Understanding phases of Kurdish problem in Turkey

This year and the next few months are going to be critical regarding the future of Turkey’s critical Kurdish problem.

Both the government and the outlawed Kurdistan Workers’ Party (PKK) are heading toward a make-it or break-it stage after the two-year-old exhausting dialogue in between the two.

In the bigger picture, President Tayyip Erdoğan and Prime Minister Ahmet Davutoğlu want to give an end to this chronic problem that has claimed some 40,000 lives since the PKK launched its armed campaign in 1984. It has also been draining the country’s resources. Finance Minister Mehmet Şimşek revealed during budget talks last month that the cost of the fight against the PKK was nearly 1 trillion Turkish Liras ($435 billion) for Turkey during that period.

And at a tactical level, the Erdoğan-Davutoğlu administration does not want Turkey to go to the parliamentary elections in June with the PKK’s de facto cease-fire broken. They cannot afford funerals of military and police officers during an election campaign where they aim for at least 50 percent to secure a constitutional change afterward. Knowing that, the PKK urges the government to have the legislative changes before the elections, with a threat to resume their armed campaign.

Saying that, for the first time the possibility of a political settlement for the Kurdish problem is so near in decades.

But what took the Turkish state so long to start talking about the Kurdish solution?

The answer is in the dynamics of power politics in this part of the world and the administrative traditions of the centuries-long Turkish state, whether it was sultanate or republic.

During an interview in the December 2014 issue of the Turkish history magazine “Atlas Tarih,” historian Reha Çamuroğlu, says the central authority always wanted to be sure about the destructive capacity of the rebels before taking any action; there was an economy to get mobilized to crush a rebellion, too.

In that perspective, we can talk about three phases of the Turkish state’s response to the Kurdish, or rather, the PKK problem.

1- Assessing the threat: This first period could be symbolized with the “A bunch of bandits” response of Turgut Özal, the prime minister of the time, when he heard about the PKK’s Eruh and Şemdinli raids in 1984; now acknowledged as the start of its armed campaign. It was right after the military coup and Ankara thought it might be one of those fringe groups.

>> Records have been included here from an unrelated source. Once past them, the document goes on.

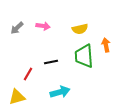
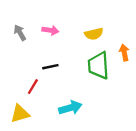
gray arrow: (17, 28) -> (20, 33), turned 104
black line: (51, 62) -> (50, 67), moved

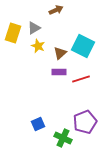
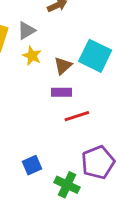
red line: (81, 79) -> (77, 116), moved

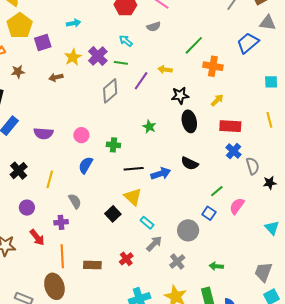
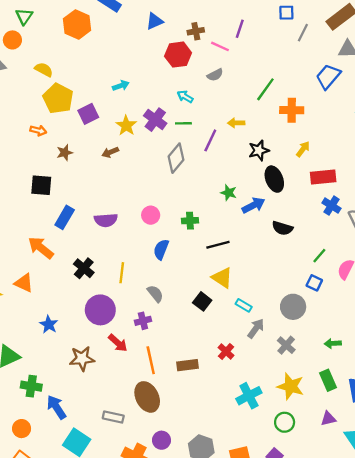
blue arrow: (161, 174) -> (253, 205), moved
purple circle: (27, 208) -> (100, 310), size x1.6

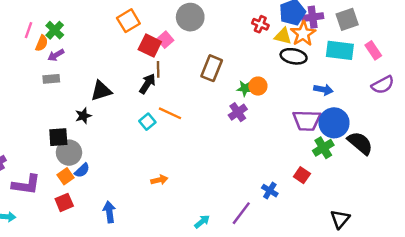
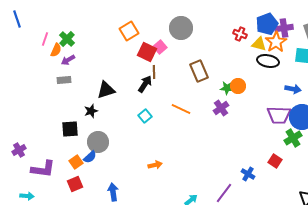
brown rectangle: (212, 68) -> (199, 71), turned -45
orange line: (170, 113) -> (181, 109), moved
gray circle: (69, 153) -> (98, 142), moved

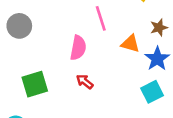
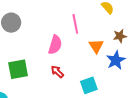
orange triangle: (130, 44) -> (96, 46), turned 35
cyan square: (152, 92) -> (89, 85), moved

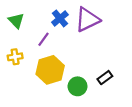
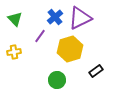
yellow hexagon: (50, 70) -> (70, 49), moved
green circle: (77, 86) -> (57, 80), moved

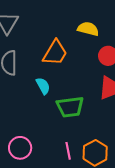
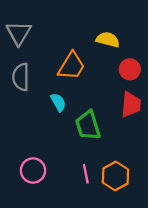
green trapezoid: (70, 107) -> (88, 125), turned 80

2- Responding the threat: Following the first and perhaps the bloodiest up rise in 1992, the prime minister of the time, Tansu Çiller, gave strict orders in 1993 to the military and police to show those terrorists the might of the Turkish state’s forces. An ambitious campaign was carried out with an incredible loss of lives. That resulted in the arrest of PKK leader Abdullah Öcalan in 1999 (with the help of the U.S. CIA) but that was not enough for solving the problem.

3- Encountering the threat: The turning point was a statement by General İlker Başbuğ, the Chief of Staff of (then Prime Minister) Tayyip Erdoğan who said in 2008 that it was impossible to overcome the problem by security means only. Establishing dialogue with the PKK was decided in the National Security Council (MGK) sessions and Turkey is in still that phase of trying to talk the problem out.

Following a failed attempt of dialogue through third parties (known as the Oslo Process) in 2009-2010, Erdoğan instructed the National Intelligence Organization (MİT) chief Hakan Fidan to establish direct contact with Öcalan at the İmralı island-prison, south of İstanbul.

The Peoples’ Democratic Party (HDP), which is focused on the Kurdish problem, in the Turkish Parliament was also involved in the dialogue and has been playing a key role in between. But the deal has to be cut in Parliament.

It is not an easy task for the Davutoğlu government, as the country is heading for elections and the background might give an idea as to why the process should be handled with extreme care, in order not to break the vase once again.